Figure 3. Flow diagram with the number of patients with different outcomes.
The cases' baseline characteristics were proteinuria of 11.2+/-2.9 gm/day, serum albumin of 2.2+/-0.3 g/dL, and serum creatine of 1.5+/-1.5 mg/dL (Table 1). The incidence of individuals with or without renal impairment was established by taking the arbitrary serum creatinine value of 1.2 mg/dl as the threshold for renal dysfunction. Renal dysfunction was observed in 22% (n=8). On renal biopsy, four (11%) had acute interstitial nephritis (AIN), two (5.5%) had acute tubular injury (ATI), and two (5.5%) had combined AIN and ATI.
Table 1. Baseline characteristics of primary MN patients (n=36).
The data has been represented as number (n), percentage (%), and mean ± standard deviation (SD).
MN: membranous nephropathy; PLA2R: phospholipase A2 receptor
| Clinical parameters | n | Percentage (%) |
| Age, years (mean ± SD) | 47 ± 11.7 | NA |
| Male | 26 | 62.3 |
| Female | 10 | 27.7 |
| Hypertension | 14 | 38.8 |
| Edema | 35 | 97 |
| Oliguria | 7 | 19.5 |
| Microscopic hematuria | 10 | 28 |
| Venous thromboembolism | 4 | 11.1 |
| Nephrotic syndrome | 35 | 97 |
| Renal dysfunction | 8 | 22 |
| Serum creatinine, mg/dl (mean ± SD) | 1.5 ± 1.5 | NA |
| Serum albumin, g/dl (mean ± SD) | 2.2 ± 0.3 | NA |
| Proteinuria, g/24 hours (mean ± SD) | 11.2 ± 2.9 | NA |
| Serum cholesterol, mg/dl (mean ± SD) | 329 ± 29 | NA |
| PLA2R positive | 28 | 78 |
Of 36 patients with primary MN, 40% (n=14) were started on an MP regimen at the time of detection due to massive proteinuria or other complications like acute kidney injury or venous thromboembolism. Rest (22 patients (60%)) were initially managed conservatively with antiproteinuric measures. Among those managed conservatively, five patients (22.7%) achieved spontaneous remission within six months, and the rest (17 patients (77.2%)) were started on an MP regimen. We observed that patients who developed spontaneous remission had significantly lower baseline proteinuria (p<0.001), higher baseline serum albumin (p<0.001), and PLA2R negativity in biopsy specimens (p=0.04) than those who did not have spontaneous remission. Two out of five patients (40%) with spontaneous remission had PLA2R positivity in the biopsy specimen compared to 24 out of 31 patients (77%) without spontaneous remission (Table 2).

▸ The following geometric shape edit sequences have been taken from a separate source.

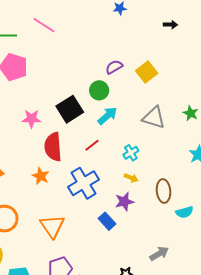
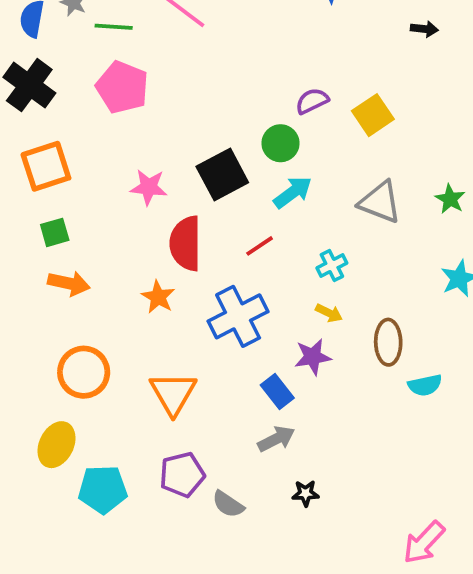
gray arrow: (159, 254) -> (276, 439), moved

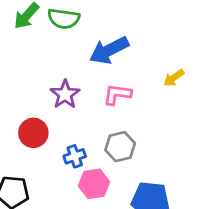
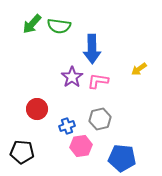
blue arrow: (109, 50) -> (92, 49), turned -64
purple star: (65, 94) -> (72, 77), moved

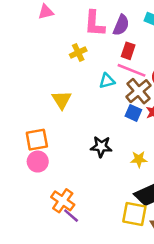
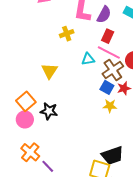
orange square: (37, 140) -> (26, 101), turned -36
black star: (101, 147) -> (49, 111), moved
yellow star: (139, 159) -> (110, 106), moved
orange cross: (63, 201) -> (30, 152), moved

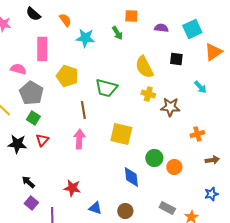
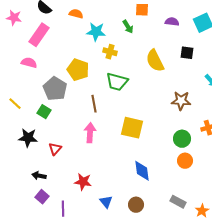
orange semicircle: (65, 20) -> (76, 14), turned -40
pink rectangle: (42, 49) -> (39, 35), moved, turned 35
gray pentagon: (31, 93) -> (55, 89), moved
yellow cross: (148, 94) -> (110, 52), moved
red triangle: (42, 140) -> (55, 149), moved
green circle: (154, 158) -> (182, 139), moved
black arrow: (28, 182) -> (39, 176), turned -32
blue triangle: (95, 208) -> (106, 202), turned 32

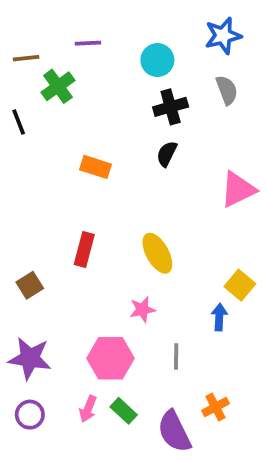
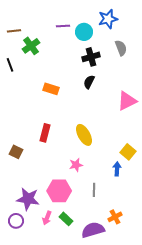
blue star: (223, 36) -> (108, 19), moved
purple line: (88, 43) -> (63, 26), moved
brown square: (30, 285) -> (16, 152), turned -32
purple star: (30, 358) -> (28, 199), moved
purple semicircle: (174, 431) -> (93, 230), turned 100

Table 2. Factors associated with spontaneous remission.
The data has been represented as mean ± standard deviation (SD) and percentage (%).
PLA2R: phospholipase A2 receptor
| Spontaneous remission | Yes (n=5) | No (n=17) | p |
| Proteinuria, g/24 hours (mean ± SD) | 6.8 ± 3.1 | 10.9 ± 4.5 | <0.001 |
| Serum albumin, g/dl (mean ± SD) | 2.8 ± 0.6 | 2.3 ± 0.5 | <0.001 |
| PLA2R positive in biopsy specimen (%) | 40 | 77 | 0.04 |
Of the 31 patients treated with the MP regimen, 23 (74.2%) achieved partial or complete remission. Patients who achieved partial or complete remission to the MP regimen had significantly lower baseline proteinuria than those who did not respond to therapy (p=0.018). Remission to the MP regimen is not associated with serum albumin (p=0.91) or PLA2R positivity (p=1.1). Twenty out of the 23 patients (87%) with treatment remission had PLA2R positivity on biopsy specimens compared to 6 out of the 8 patients (75%) who were treatment-resistant (Table 3).
Table 3. Factors associated with treatment remission.
The data has been represented as mean ± standard deviation (SD) and percentage (%).
PLA2R: phospholipase A2 receptor
| Treatment remission | Yes (n=23) | No (n=8) | p |
| Proteinuria, g/24 hours (mean ± SD) | 11 ± 1.4 | 13.6 ± 2.7 | 0.018 |
| Serum albumin, g/dl (mean ± SD) | 2.3 ± 0.6 | 2.1 ± 0.4 | 0.91 |
| PLA2R positive in biopsy specimen (%) | 87 | 75 | 1.1 |
Nineteen percent (n=6) had a relapse during follow-up. Of the patients who achieved remission, we found no statistically significant difference in baseline proteinuria between relapsers and non-relapsers (Table 4).
Table 4. Factors associated with disease relapse.
The data has been represented as mean ± standard deviation (SD).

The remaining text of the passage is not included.